DADA2 multiple runs with different number of samples

Dear all,
I have several runs on Illuminas MiSeq and now I wonder if it matters that some runs contain many samples and others few when it comes to DADA2? The smallest number of samples in one run is 10…

Best wishes Solveig

2 Likes

Hello Solveig,

In the case of dada2, each sample is processed separately, so this makes no difference which MiSeq run they are from. In general, Qiime will work with any number of samples as input data, but let us know if this causes any problems.

You probably already know this, but there might be minor batch effects MiSeq runs. Include a category like MiSeqRunNumber in your metadata file so that you can check for batch effects.

I hope that helps,
Colin

Thanks for your answer. I am not very familiar with how the error model works, and that is the step I was wondering if could be affected negatively if the number of samples in one run is low - like my 4 runs where I have 10 samples in one run, and between 50-90 samples in the other 3. Not knowing much about the error model I wondered if it would be problematic to merge these four runs after the DADA2 step if error learning in one run is based on as little as 10 samples, and the others provide a higher number of samples to perform the error learning on. I might have gotten this all wrong, but I thought we needed to upload the runs separately, run them through DADA2 separately, and merge the feature tables after this step because of the error model?

Solveig

1 Like

Hi Colin,
A short follow-up: In the FMT-tutorial it says that " the DADA2 denoising process is only applicable to a single sequencing run at a time." Is that due to DADA2 itself, or is it related to how Qiime2 operates?

Cheers,

Rune

2 Likes

@RuneGronseth and @stangedal,
You are both correct in your assertions that dada2 should be run on each sequencing run/lane separately (absolutely do not combine runs prior to running dada2! :grimacing: )

This is due to dada2 itself, not QIIME2. The error models assume that the data are from a single run, and differences in quality between runs upset this, potentially causing reads from a lower-quality run to be discarded.

No, you are not wrong. You are absolutely correct. :grin:

I believe that the number of samples does not matter at all — it is the number of reads that matters (but perhaps I am mistaken).
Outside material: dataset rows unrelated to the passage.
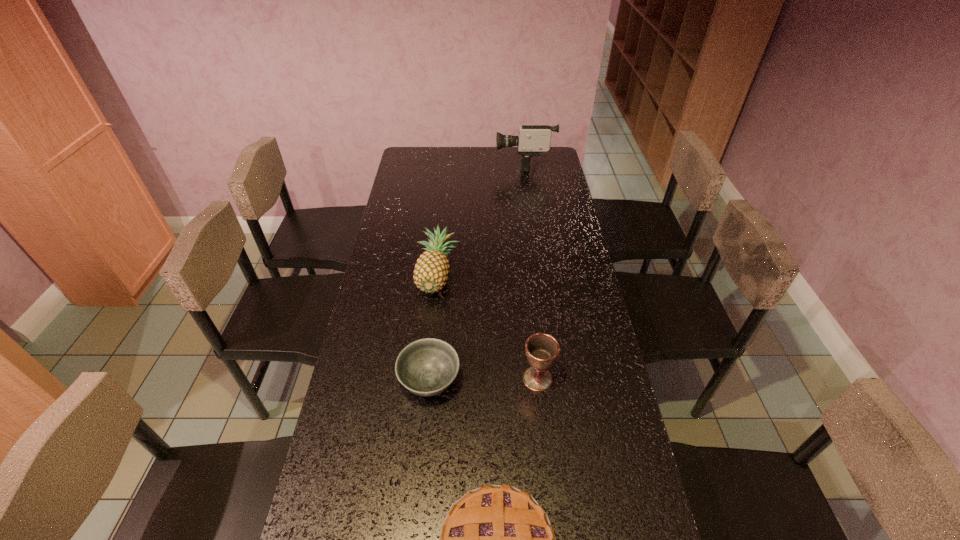 The image size is (960, 540). What are the coordinates of `the tallest object` in the screenshot? It's located at (533, 139).

Where is `the farthest object`? the farthest object is located at coordinates pos(533,139).

Identify the location of chalice. (541, 349).

Locate an element on the screen. This screenshot has height=540, width=960. pineapple is located at coordinates (431, 271).

Where is `bowl`? bowl is located at coordinates (426, 367).

I want to click on free space located on the recording direction of the camcorder, so click(417, 163).

The height and width of the screenshot is (540, 960). What are the coordinates of `free point located on the recording direction of the camcorder` in the screenshot? It's located at (427, 163).

The width and height of the screenshot is (960, 540). In order to click on vacant space located 0.350m on the recording direction of the camcorder in this screenshot , I will do `click(422, 163)`.

The width and height of the screenshot is (960, 540). What are the coordinates of `free space located on the front of the chalice` in the screenshot? It's located at (549, 482).

Identify the location of vacant space located 0.210m on the front of the second farthest object. Image resolution: width=960 pixels, height=540 pixels. (430, 354).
I am not sure what guidelines there are on the minimum number of reads one should input to dada2, and perhaps @benjjneb can assist here.

I hope that helps!

3 Likes

That is correct.

The error model can be fit on as few as hundreds of reads, but it will get significantly better as read #s increase at least into the 10s of thousands, with more minor improvements beyond that.

3 Likes

This was very helpful - thank you very much :tada:

1 Like

For merging the feature tables and representative sequences from multiple runs I made a simple zsh script since, so far, Qiime2 can only merge two.

2 Likes

Thanks for sharing @gisle! The QIIME 2 2017.12 release is out now and it includes variadic inputs, so no more intermediate artifacts when merging more than two runs! :tada:

2 Likes

This topic was automatically closed 31 days after the last reply. New replies are no longer allowed.